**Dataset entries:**
----

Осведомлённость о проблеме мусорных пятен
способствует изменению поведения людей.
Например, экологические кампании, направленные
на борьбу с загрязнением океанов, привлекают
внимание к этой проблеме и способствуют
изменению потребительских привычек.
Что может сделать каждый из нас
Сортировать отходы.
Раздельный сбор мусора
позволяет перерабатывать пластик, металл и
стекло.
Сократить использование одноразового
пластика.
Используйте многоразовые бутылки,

----

**Your objective:** The answer consists only of the lines from the one containing "Что может сделать каждый из нас" to the end of the records, each written out exactly.

**Exercise solution:**
Что может сделать каждый из нас
Сортировать отходы.
Раздельный сбор мусора
позволяет перерабатывать пластик, металл и
стекло.
Сократить использование одноразового
пластика.
Используйте многоразовые бутылки,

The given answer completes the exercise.